Despite the headlines and all the pizzazz, hardcore software application developers haven’t been quite as frenetically fuelled by the arrival of the so-called Internet of Things (IoT) as the publicity arms of the technology industry itself. This is not a negative, this is a positive — and this is because we already had a name for these technologies dating back as the start of the 1960s… and it was called embedded computing.
Embedded systems started off inside military missile systems, but soon progressed (somewhat less aggressively) to the implementation of embedded processors inside calculators for the consumer market. In the modern (post 1980s) age of computing we started to find variants on these same kinds of embedded motherboards and processors inside everything from airport “kiosk” screens and cars — and then we finally accepted that almost everything had the potential to have a computer in it.
But these devices were not connected, until the web arrived.
Embedded circuitry still has its place
With the arrival of the web in the nineties we had the chance to rename embedded systems something along the lines of “embedded connected Internet computing systems”, but we chose not to.
Largely because embedded circuitry still has its place to play in a disconnected (or at least only occasionally connected) world.
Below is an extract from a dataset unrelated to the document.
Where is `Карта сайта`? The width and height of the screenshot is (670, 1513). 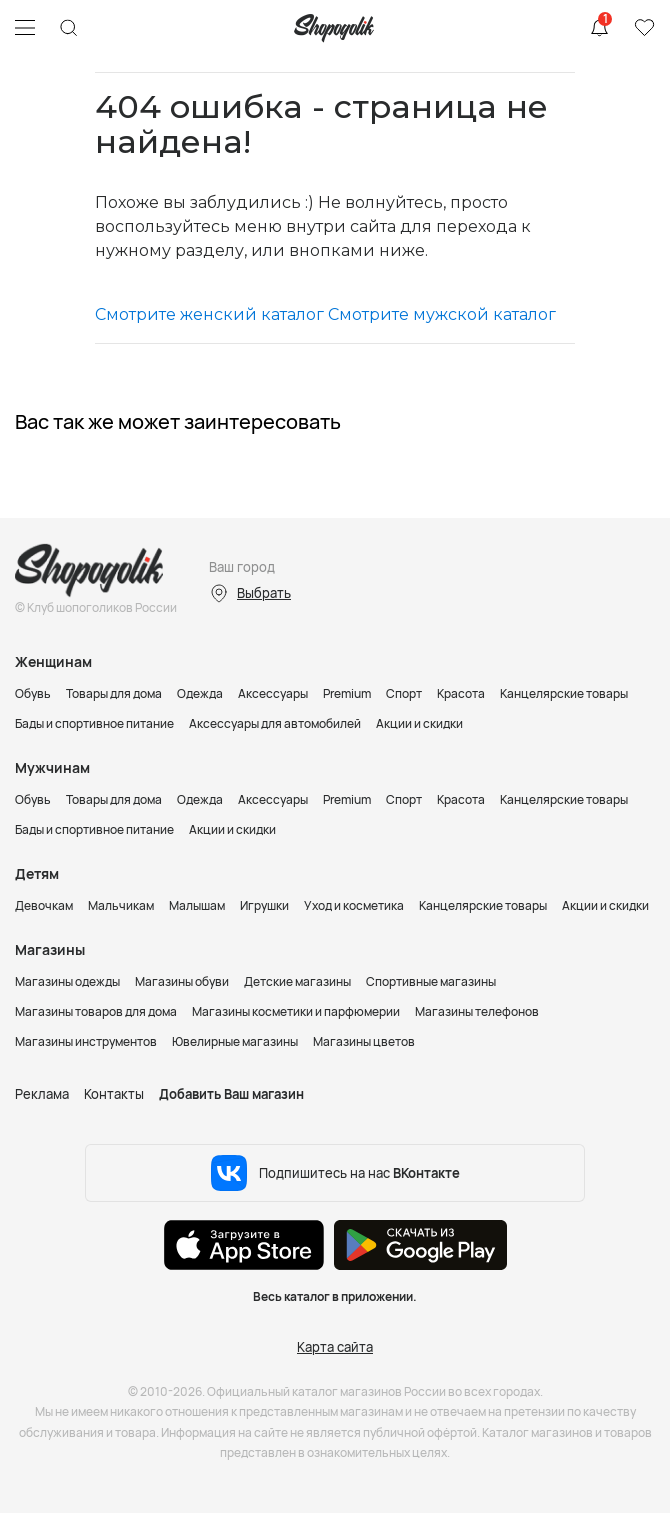 Карта сайта is located at coordinates (335, 1347). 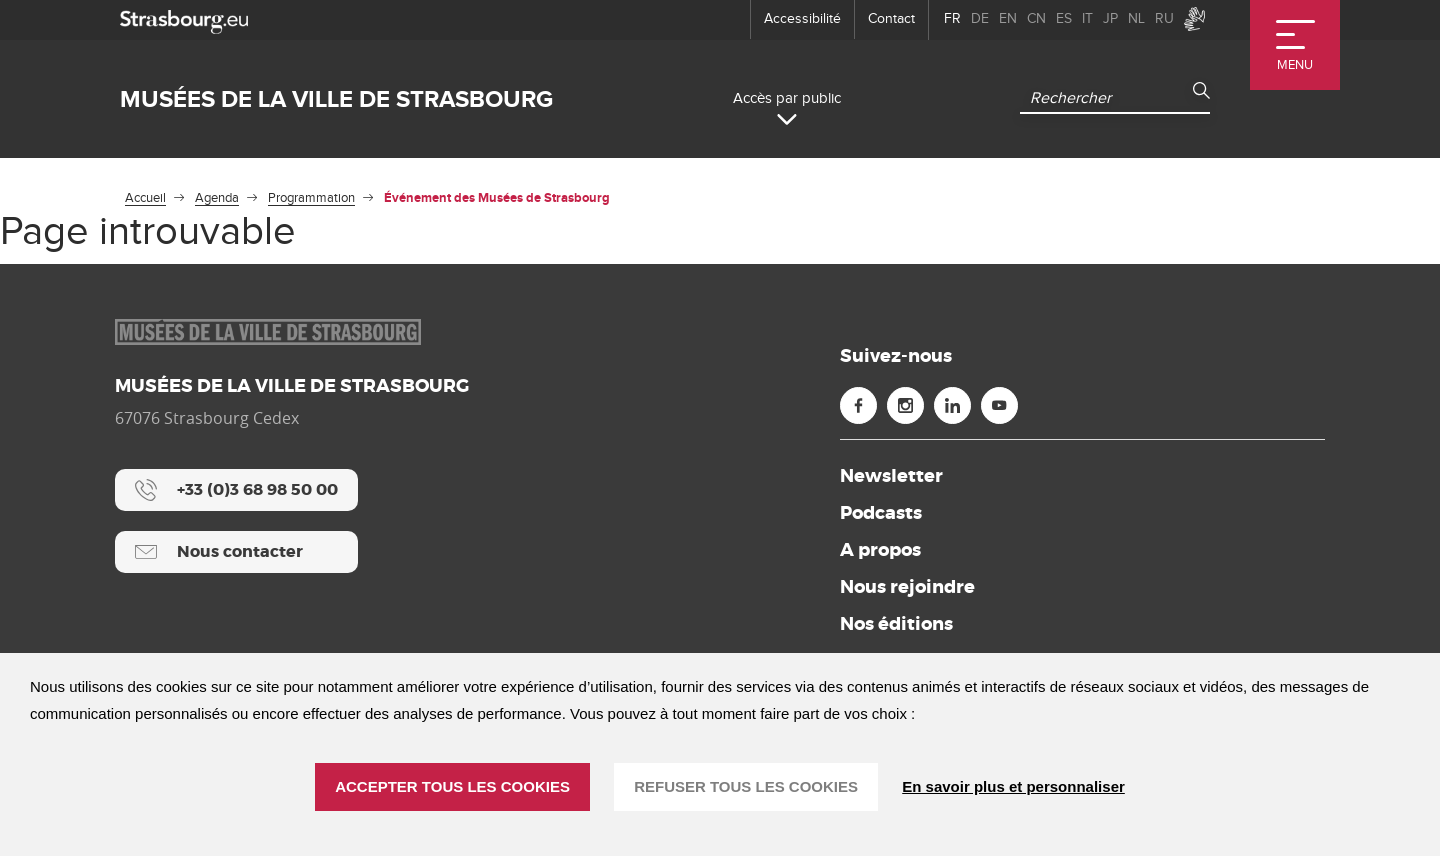  What do you see at coordinates (881, 513) in the screenshot?
I see `Podcasts` at bounding box center [881, 513].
The Internet of Things or the Internet of Everything works better to describe connected cameras, sensors, web-enabled refrigerators, home heating systems and other temperature sensitive household devices — and cars and airport kiosks to for that matter — along with everything else in between.
So where next for the IoT? Will it actually produce web-enabled refrigerators with date-tagged milk cartons capable of re-ordering themselves from an online shopping service once they expire? The answer is, technically yes; we can already do this, but culturally not always.
Success depends upon three factors, the questions are:
- Have software application developers been inspired to produce these new technologies in the first place?
- Is the IT industry capable of manufacturing these new IoT technologies at an attractive consumer price point?
- Do users find a cultural fit for these new devices in terms of the way they want to live their lives?
Highways filled with robots
This cultural factor is important i.e. many say that we could have driverless cars in widespread use by the end of the end of the decade if we wanted to. But would we as humans be happy with this with our existing road infrastructures by 2020? Probably not, no – we don’t want to drive on highways filled with robots, not in this next decade we don’t.
What the next five years will bring in the Internet of Things is a little less sexy, but no less thought provoking. The supply chain will adore the IoT. Connected factories and plants will be more effective and productive than non-connected work zones and firms in all verticals will have the opportunity to help streamline processes with new functional cloud services.
SAP’s 2015 projections for the IoT have pointed to manufacturing, “Companies are integrating factory-floor operations with core business processes to optimize production with real-time updates from machine data and gain predictive analytics to automate parts and consumable ordering to maximize revenue,” said Michael Lynch, co-lead, Internet of Things, SAP.
The German software maker also points to the less obvious area of financial services and banking saying that IoT is just beginning to emerge in the financial services sector as retail banks are still grappling with the cost/benefit ratio of implementing IoT technology.
“However, as banks seek new ways to engage customers and increase their line of business opportunities, they will begin to use IoT-enabled incentives to grow their customer base and make banking easier and more rewarding. Three emerging trends in this space include mobile banking, spending tracking and wearables,” stated SAP’s Lynch.
What millennials & digital natives want
Telecoms will also be significant. According to IDC, there are already nearly 200 billion computerized devices, with 20 billion of them wired and communicating via the Internet, and more than 50 billion sensors that track, monitor, or feed data to those connected things. Last but not least, retail will also be huge for the next IoT implementations within areas like inventory management, targeted sales promotions and the opportunity to talk to this new younger generation of users that we call ‘millennials’ or ‘digital natives’.
Where do we go from here? That’s actually a comparatively easy question to answer. If we have spent the first half of this decade connecting devices to the Internet and creating the Internet of Things, then we will spend the latter half of this period connecting these things to each other and integrating the back end.
“With all this telemetry being given off by people, vehicles, machines and even the humble UPS package, workflow systems (BPMS) will soon spend more time interacting with devices than they do with people. It’s not that people will stop doing the work: they’ll just stop going the paperwork,” said Kevin Parker, VP of worldwide marketing at ‘orchestration technologies’ company Serena Software.
So will the robots take over by 2020? No, not if we keep programming with culturally price-sensitive control in mind they won’t.